Here’s my real fantasy – I want to be an old-style foreign correspondent. There’s this book called Paris to the Moon that I read a couple of years ago – it’s a series of essays about an American couple with a young child experiencing life in Paris. The author was freelancing for The New Yorker at the time, and the book is a compilation of his work. The life they led – writing in the morning, experiencing life in French and English – going to cafes and public swimming pools and museums – that fascinated me. That’s what my alternative life would be – me holed up in a garrett or loft in some extremely quaint European city, and having little adventures disguised as trips to the market, an afternoon of shopping, late evenings listening to jazz in obscure clubs, early mornings sipping coffee and nibbling on croissants or beignets – and writing about it all – for money.

I blame these romantic notions on my mother, who has a Sweet 16 lecture we all received as we hit that age – “See Europe!” she told my cousins and me.

I also blame Jo March, the fictional character created by Louisa May Alcott in Little Women. When I was nine years old I stapled a red bow to my black velvet beret, and tucked my hair up inside it, whenever I wanted to write.

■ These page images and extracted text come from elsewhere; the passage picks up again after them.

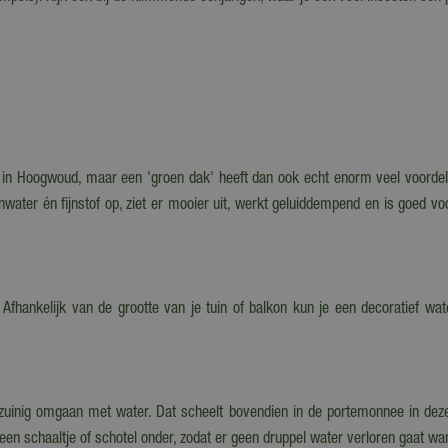
 in Hoogwoud, maar een 'groen dak' heeft dan ook echt enorm veel voordele
nwater én fijnstof op, ziet er mooier uit, werkt geluiddempend en is goed v
Afhankelijk van de grootte van je tuin of balkon kun je een decoratief wat
nig omgaan met water. Dat scheelt bovendien in de portemonnee in deze d
 een schaaltje of schotel onder, zodat er geen druppel water verloren gaat wa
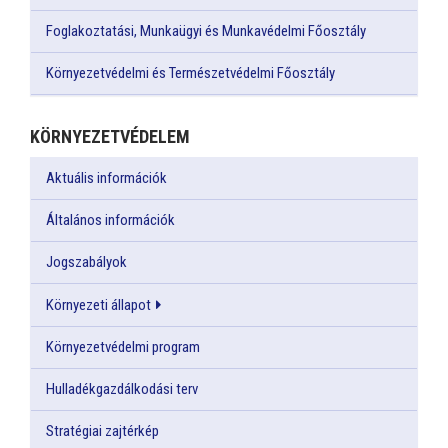
Foglakoztatási, Munkaügyi és Munkavédelmi Főosztály
Környezetvédelmi és Természetvédelmi Főosztály
KÖRNYEZETVÉDELEM
Aktuális információk
Általános információk
Jogszabályok
Környezeti állapot
Környezetvédelmi program
Hulladékgazdálkodási terv
Stratégiai zajtérkép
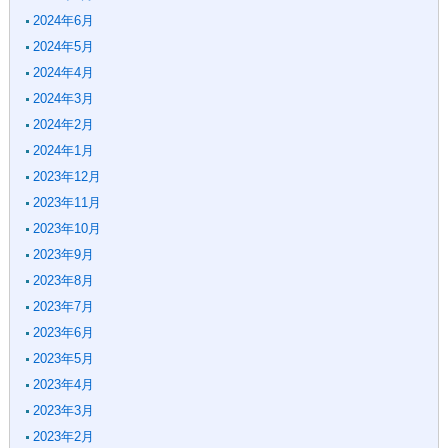
2024年6月
2024年5月
2024年4月
2024年3月
2024年2月
2024年1月
2023年12月
2023年11月
2023年10月
2023年9月
2023年8月
2023年7月
2023年6月
2023年5月
2023年4月
2023年3月
2023年2月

I filled pages and pages with nonsense, none of which was ever complete. (I do the same thing now, when I have time, except that my vocabulary has improved and I don’t wear the hat any more.)

Rilke once told a young poet who sought advice, that if you wake up and all you can think about is writing, you’re a writer.

Words flow through my brain on a near constant basis, and I am ever so madly in love with pen and ink and text on screens. Writing isn’t all I want to do, but it’s the thing that never goes away.

But it’s just a romantic notion.

Obligatory Christmas Night Entry

It’s been a quiet Christmas at Chez Meliss, but that’s not a bad thing. We spent the morning opening presents – I now have a spiffy new hat, scarf, and bag to add to my collection of accessories – and sipping coffee, spent the early afternoon brunching on ham and eggs courtesy of a recipe gleaned from Queer Eye for the Straight Guy, and spent the rest of the day puttering – my husband napped, my stepfather worked on editing a document, my mother fed her addiction to Bejeweled on my computer, and I finally learned how to thread the sewing machine she gave me four years ago.

This evening, we broiled salmon and steamed asparagus for a simple but tasty dinner, and watched Harry Potter and the Prisoner of Azkaban, which dvd was provided for me by Santa Fuzzy. (I’m actually watching it again as I type this, and letting the fanfic part of my brain ponder some new ideas. I haven’t written any fiction or fanfic since NaNo, even though I’ve been writing every day, and Snape is starting to whisper to me again…and the thing is, fanfic warms me up for writing my own stuff…also, I got a nifty book of Latin quips (also from Santa Fuzzy) that I’m dying to use.)

I’m hesitant to list the rest of the gifts I received, because really, it’s not ABOUT that, but I’m tickled by the two books on quilting that are currently sitting by my bed – I’m planning a wedding quilt for a couple of friends – and I received a pair of throw pillows that my mother designed and made, using scans of greeting cards I’ve given her, and some really amazing fabric. They’re gorgeous.

Tomorrow (Sunday) my aunt and cousin are driving over from Shreveport, LA, and bringing food – we’re cooking a London Broil to go with whatever they bring – and that should be nice. Or at least interesting. I’m so accustomed to family being 2500 miles away, that I’m a bit thrown by having anyone within driving distance.

My parents will be here through Tuesday evening, and as much as it’s nice having them around, I’m also happy that this visit is drawing to a close. I’m tired and cranky from living on a ‘normal’ schedule instead of the sort of off-kilter schedule that Fuzzy and I generally keep, and I am anxious to hole myself up in a room with music and quilt pieces, and not have to be social.